> _Task description_
Although the listing below holds pictures, reproduce only its lines from the one containing "Find anything that" through the last, exactly and without them.

> _Exercise data_
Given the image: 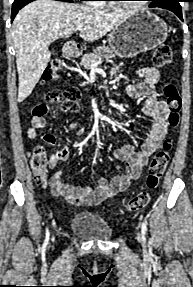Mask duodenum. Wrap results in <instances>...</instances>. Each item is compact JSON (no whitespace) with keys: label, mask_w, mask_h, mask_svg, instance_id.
Listing matches in <instances>:
<instances>
[{"label":"duodenum","mask_w":193,"mask_h":287,"mask_svg":"<svg viewBox=\"0 0 193 287\" xmlns=\"http://www.w3.org/2000/svg\"><path fill=\"white\" fill-rule=\"evenodd\" d=\"M63 54L66 59L74 60L80 54V46L77 43L73 42L67 43L63 47Z\"/></svg>","instance_id":"obj_1"}]
</instances>
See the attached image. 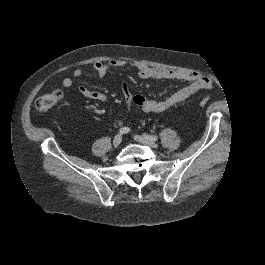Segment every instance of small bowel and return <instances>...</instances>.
Returning <instances> with one entry per match:
<instances>
[{"label":"small bowel","mask_w":265,"mask_h":265,"mask_svg":"<svg viewBox=\"0 0 265 265\" xmlns=\"http://www.w3.org/2000/svg\"><path fill=\"white\" fill-rule=\"evenodd\" d=\"M133 67L137 70L138 76L142 79H173L188 81L189 84L179 89L172 95L162 100L147 98L143 95L132 94L126 83L122 84V91L128 108H140L146 113H162L175 105L187 100L197 92L211 87L209 78L191 71L161 69L146 65L137 61L112 60L108 63L96 62L93 64V70L103 77L110 68ZM82 69H75L73 77L78 78L82 75ZM73 79L66 77L62 81V85L66 88L71 87ZM80 93L91 100L101 103H108V97L99 91L87 88L85 85L79 86Z\"/></svg>","instance_id":"small-bowel-1"}]
</instances>
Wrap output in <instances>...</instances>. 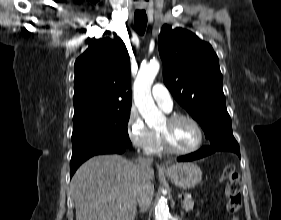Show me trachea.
<instances>
[{
  "label": "trachea",
  "mask_w": 281,
  "mask_h": 220,
  "mask_svg": "<svg viewBox=\"0 0 281 220\" xmlns=\"http://www.w3.org/2000/svg\"><path fill=\"white\" fill-rule=\"evenodd\" d=\"M134 24L138 33L143 35L147 25V15L144 10H138L135 12Z\"/></svg>",
  "instance_id": "trachea-1"
}]
</instances>
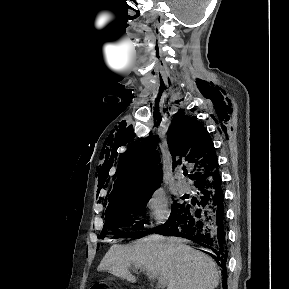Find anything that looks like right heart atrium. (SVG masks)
<instances>
[{"label": "right heart atrium", "mask_w": 289, "mask_h": 289, "mask_svg": "<svg viewBox=\"0 0 289 289\" xmlns=\"http://www.w3.org/2000/svg\"><path fill=\"white\" fill-rule=\"evenodd\" d=\"M145 207L154 226L163 224L169 217L168 199L160 189L154 190L148 196Z\"/></svg>", "instance_id": "obj_1"}]
</instances>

> _Your response_
Find anything that looks like right heart atrium. (SVG masks)
<instances>
[{"label": "right heart atrium", "mask_w": 289, "mask_h": 289, "mask_svg": "<svg viewBox=\"0 0 289 289\" xmlns=\"http://www.w3.org/2000/svg\"><path fill=\"white\" fill-rule=\"evenodd\" d=\"M145 207L154 226L163 224L169 217L168 199L160 189L154 190L148 196Z\"/></svg>", "instance_id": "obj_1"}]
</instances>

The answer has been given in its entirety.